# Hi I'm New



## TranCE_Productions_Inc (Jul 12, 2007)

I'm from Southern Cali. You guys can call me Pete to make it easy. A guy from eBay refered me to this forum site. I purchased a couple of mantids from him. I am here to learn from all the pros &amp; have nice chats with you &amp; perhaps do a little biz. =] I offer decals and can provide you with Mantid design decals! I will sell or trade my services &amp; willing to trade my service for some Orchid Mantids. Hope you see you around. Take care!


----------



## Asa (Jul 12, 2007)

Yo, welcome to the forum. 8)


----------



## robo mantis (Jul 12, 2007)

Welcome


----------



## Butterfly (Jul 12, 2007)

Welcome to the forum.

Im in Cali too, San Fernando Valley / LA area to be a bit more precise.

You'll get all the info you need and more here, lol.
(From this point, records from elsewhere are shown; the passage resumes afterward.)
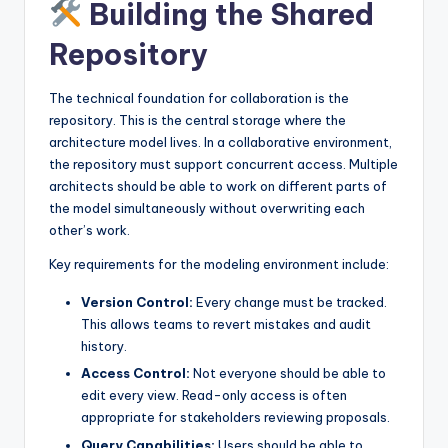
Building the Shared
Repository
The technical foundation for collaboration is the
repository. This is the central storage where the
architecture model lives. In a collaborative environment,
the repository must support concurrent access. Multiple
architects should be able to work on different parts of
the model simultaneously without overwriting each
other’s work.
Key requirements for the modeling environment include:
Version Control:
Every change must be tracked.
This allows teams to revert mistakes and audit
history.
Access Control:
Not everyone should be able to
edit every view. Read-only access is often
appropriate for stakeholders reviewing proposals.
Query Capabilities:
Users should be able to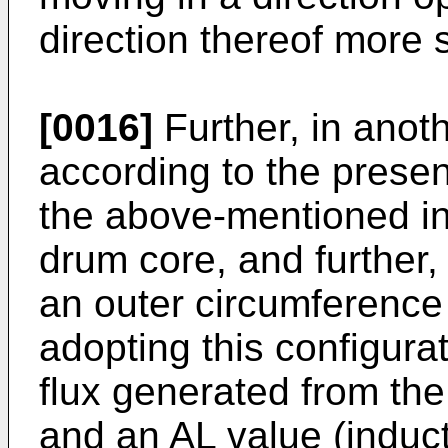
direction thereof more s
[0016]
Further, in ano
according to the present
the above-mentioned in
drum core, and further,
an outer circumference
adopting this configura
flux generated from the
and an AL value (induc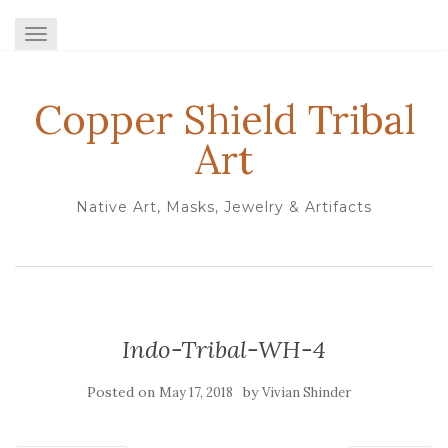
TOGGLE NAVIGATION
Copper Shield Tribal
Art
Native Art, Masks, Jewelry & Artifacts
Indo-Tribal-WH-4
Posted on
by
May 17, 2018
Vivian Shinder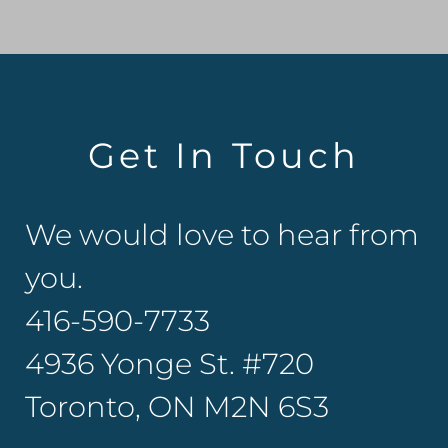
Get In Touch
We would love to hear from
you.
416-590-7733
4936 Yonge St. #720
Toronto, ON M2N 6S3​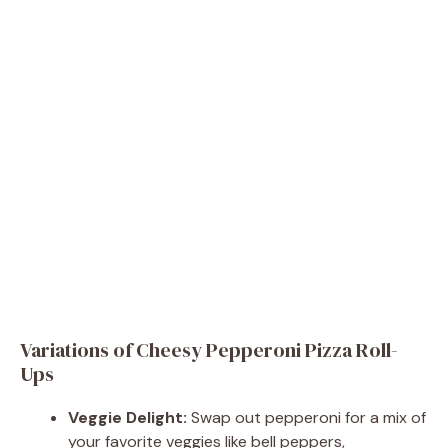
Variations of Cheesy Pepperoni Pizza Roll-
Ups
Veggie Delight:
Swap out pepperoni for a mix of
your favorite veggies like bell peppers,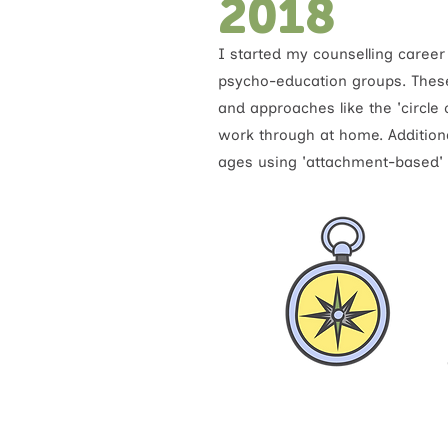
2018
I started my counselling career
psycho-education groups. Thes
and approaches like the 'circle
work through at home. Additional
ages using 'attachment-based' t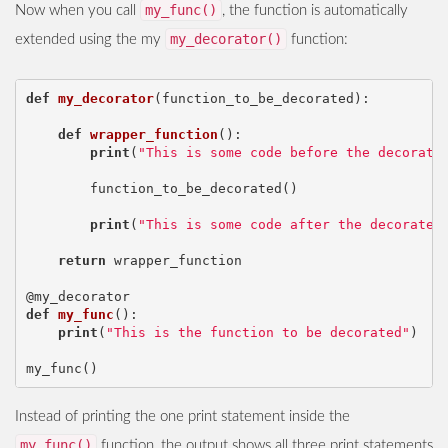
my_func()
Now when you call
, the function is automatically
my_decorator()
extended using the my
function:
def
my_decorator
(
function_to_be_decorated
):
def
wrapper_function
():
print
(
"This is some code before the decorate
function_to_be_decorated
()
print
(
"This is some code after the decorated
return
wrapper_function
@my_decorator
def
my_func
():
print
(
"This is the function to be decorated"
)
my_func
()
Instead of printing the one print statement inside the
my_func()
function, the output shows all three print statements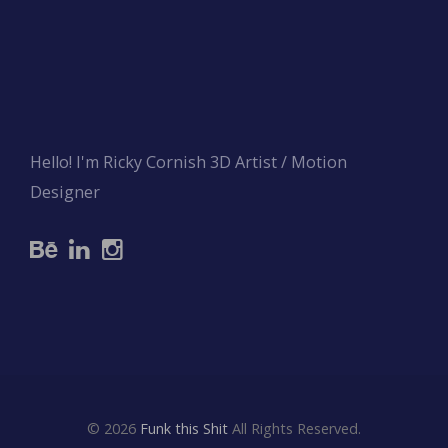
Hello! I'm Ricky Cornish 3D Artist / Motion
Designer
© 2026
Funk this Shit
All Rights Reserved.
If you need a few more mantids there are quiote a few of us in CA in here so just look around and send a message.


----------



## OGIGA (Jul 12, 2007)

Welcome! You'll enjoy yourself here.


----------



## hibiscusmile (Jul 12, 2007)

Welcome California!


----------



## Rick (Jul 13, 2007)

Welcome. Use the search feature for your basic questions. Make sure to put posts in the proper forum.


----------